- Artist: Daphne Hardy Henrion
- Year: 1951
- Medium: Concrete, experimental medium
- Dimensions: 270 cm (9 ft)
- Location: London Museum, London, United Kingdom

= Youth (Henrion) =

Sculpture by Daphne Hardy Henrion

Youth (also known as Standing Girl) is a figurative sculpture by Daphne Hardy Henrion. Commissioned by the architect Leonard Manasseh, it was first exhibited at the Festival of Britain in 1951. The 9ft (2.7m)–tall sculpture was originally modelled on a full-size body cast of the artist. Henrion designed the sculpture to be "a graceful and friendly personality".

Two casts of Youth were made, one from concrete and the other from an experimental material. The concrete cast was exhibited at the Festival of Britain and was later moved to Manasseh's private residence in Hampstead, where it remains. The experimental cast was owned by the Henrion family until 2019, when it was given to the London Museum. This cast remains in storage whilst it is fully restored.
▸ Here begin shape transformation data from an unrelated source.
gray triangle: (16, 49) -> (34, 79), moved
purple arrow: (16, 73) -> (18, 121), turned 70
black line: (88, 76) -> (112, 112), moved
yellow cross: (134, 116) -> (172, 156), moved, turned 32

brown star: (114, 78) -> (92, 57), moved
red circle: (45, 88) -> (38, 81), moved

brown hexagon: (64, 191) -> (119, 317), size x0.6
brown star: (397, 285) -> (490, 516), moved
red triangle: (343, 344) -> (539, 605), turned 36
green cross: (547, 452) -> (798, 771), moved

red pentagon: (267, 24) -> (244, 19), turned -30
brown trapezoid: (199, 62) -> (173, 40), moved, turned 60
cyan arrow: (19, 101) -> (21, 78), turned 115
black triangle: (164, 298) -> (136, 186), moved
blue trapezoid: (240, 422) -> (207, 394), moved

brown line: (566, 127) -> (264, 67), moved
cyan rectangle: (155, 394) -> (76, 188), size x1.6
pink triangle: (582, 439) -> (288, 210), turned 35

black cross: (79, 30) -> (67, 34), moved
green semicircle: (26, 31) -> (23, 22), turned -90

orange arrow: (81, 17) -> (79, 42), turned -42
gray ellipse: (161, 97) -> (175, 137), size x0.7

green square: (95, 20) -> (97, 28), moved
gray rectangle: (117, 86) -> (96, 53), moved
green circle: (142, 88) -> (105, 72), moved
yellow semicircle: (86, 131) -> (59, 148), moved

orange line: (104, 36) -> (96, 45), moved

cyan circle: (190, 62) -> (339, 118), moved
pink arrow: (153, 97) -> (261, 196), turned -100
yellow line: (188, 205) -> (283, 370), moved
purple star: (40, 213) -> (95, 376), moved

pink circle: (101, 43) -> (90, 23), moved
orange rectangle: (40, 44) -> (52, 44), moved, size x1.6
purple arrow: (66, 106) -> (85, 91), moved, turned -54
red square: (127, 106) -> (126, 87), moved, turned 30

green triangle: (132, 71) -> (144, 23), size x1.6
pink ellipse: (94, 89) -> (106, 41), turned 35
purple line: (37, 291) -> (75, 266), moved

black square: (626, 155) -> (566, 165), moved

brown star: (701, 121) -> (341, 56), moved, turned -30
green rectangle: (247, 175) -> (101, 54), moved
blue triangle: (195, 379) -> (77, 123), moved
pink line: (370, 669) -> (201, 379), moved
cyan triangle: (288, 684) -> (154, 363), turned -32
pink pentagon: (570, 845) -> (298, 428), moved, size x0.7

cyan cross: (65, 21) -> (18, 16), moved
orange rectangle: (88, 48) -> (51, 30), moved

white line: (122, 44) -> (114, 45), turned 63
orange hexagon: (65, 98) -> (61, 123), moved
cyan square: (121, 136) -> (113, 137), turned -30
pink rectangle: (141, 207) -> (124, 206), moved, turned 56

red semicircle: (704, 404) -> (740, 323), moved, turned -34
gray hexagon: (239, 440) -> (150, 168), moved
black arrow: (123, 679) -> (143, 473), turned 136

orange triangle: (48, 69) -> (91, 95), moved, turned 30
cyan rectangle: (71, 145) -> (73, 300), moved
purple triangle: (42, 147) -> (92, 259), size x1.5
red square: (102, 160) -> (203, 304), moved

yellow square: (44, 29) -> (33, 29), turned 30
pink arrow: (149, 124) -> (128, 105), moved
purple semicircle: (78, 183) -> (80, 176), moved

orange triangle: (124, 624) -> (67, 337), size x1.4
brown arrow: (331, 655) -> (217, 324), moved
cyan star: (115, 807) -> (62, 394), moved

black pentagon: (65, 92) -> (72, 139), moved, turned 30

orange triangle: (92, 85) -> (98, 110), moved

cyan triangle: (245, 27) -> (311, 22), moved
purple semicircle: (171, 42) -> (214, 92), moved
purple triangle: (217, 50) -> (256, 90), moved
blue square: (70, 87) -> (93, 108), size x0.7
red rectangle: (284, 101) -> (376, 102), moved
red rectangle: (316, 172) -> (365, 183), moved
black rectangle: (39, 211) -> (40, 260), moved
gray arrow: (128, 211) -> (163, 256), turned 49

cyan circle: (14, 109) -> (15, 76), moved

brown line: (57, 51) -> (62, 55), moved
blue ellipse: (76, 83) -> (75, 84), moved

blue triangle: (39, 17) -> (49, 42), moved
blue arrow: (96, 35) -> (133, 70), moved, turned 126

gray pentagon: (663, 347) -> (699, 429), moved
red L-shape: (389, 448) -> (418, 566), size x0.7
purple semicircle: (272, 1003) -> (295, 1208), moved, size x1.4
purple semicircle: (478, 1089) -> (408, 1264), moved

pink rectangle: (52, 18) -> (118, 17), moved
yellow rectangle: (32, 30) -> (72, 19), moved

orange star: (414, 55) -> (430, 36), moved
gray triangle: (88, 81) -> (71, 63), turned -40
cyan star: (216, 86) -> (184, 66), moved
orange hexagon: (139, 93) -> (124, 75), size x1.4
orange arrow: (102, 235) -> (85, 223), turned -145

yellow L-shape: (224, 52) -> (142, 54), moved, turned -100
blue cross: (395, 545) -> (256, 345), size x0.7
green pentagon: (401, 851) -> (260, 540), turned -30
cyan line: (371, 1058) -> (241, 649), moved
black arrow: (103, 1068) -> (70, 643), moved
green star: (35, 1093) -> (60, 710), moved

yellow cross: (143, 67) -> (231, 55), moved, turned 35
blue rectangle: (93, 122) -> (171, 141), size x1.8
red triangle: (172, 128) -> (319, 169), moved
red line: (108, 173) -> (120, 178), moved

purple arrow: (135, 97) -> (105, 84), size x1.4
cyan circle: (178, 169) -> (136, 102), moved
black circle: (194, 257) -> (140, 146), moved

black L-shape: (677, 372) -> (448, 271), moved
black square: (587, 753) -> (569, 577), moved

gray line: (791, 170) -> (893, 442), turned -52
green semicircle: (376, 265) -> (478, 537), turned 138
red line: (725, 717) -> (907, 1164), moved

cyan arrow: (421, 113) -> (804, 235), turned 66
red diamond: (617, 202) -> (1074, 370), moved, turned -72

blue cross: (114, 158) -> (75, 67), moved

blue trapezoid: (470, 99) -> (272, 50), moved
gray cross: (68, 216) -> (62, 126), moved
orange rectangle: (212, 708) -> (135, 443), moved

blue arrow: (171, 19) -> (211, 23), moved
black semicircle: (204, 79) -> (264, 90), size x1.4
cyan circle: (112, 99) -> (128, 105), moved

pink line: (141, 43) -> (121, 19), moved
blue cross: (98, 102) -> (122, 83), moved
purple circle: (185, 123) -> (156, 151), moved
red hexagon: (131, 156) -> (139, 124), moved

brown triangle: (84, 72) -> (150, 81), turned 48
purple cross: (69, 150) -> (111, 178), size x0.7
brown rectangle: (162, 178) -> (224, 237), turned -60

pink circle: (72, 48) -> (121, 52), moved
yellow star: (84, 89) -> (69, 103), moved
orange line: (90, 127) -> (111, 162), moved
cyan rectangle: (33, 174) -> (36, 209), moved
The casts were made from moulds of sections of an original clay sculpture which has not survived. The cast sections were then connected into the two whole figures cast. The artist undertook this work at her Pond Street Studio.

==Exhibition at the Festival of Britain==
Youth was displayed outside the '51 bar, designed by Manasseh, at the South Bank exhibition alongside three other large, concrete sculptures. Henrion's work was exhibited alongside that of Mitzi Cunliffe, Karel Vogel and Peter Laszlo Peri.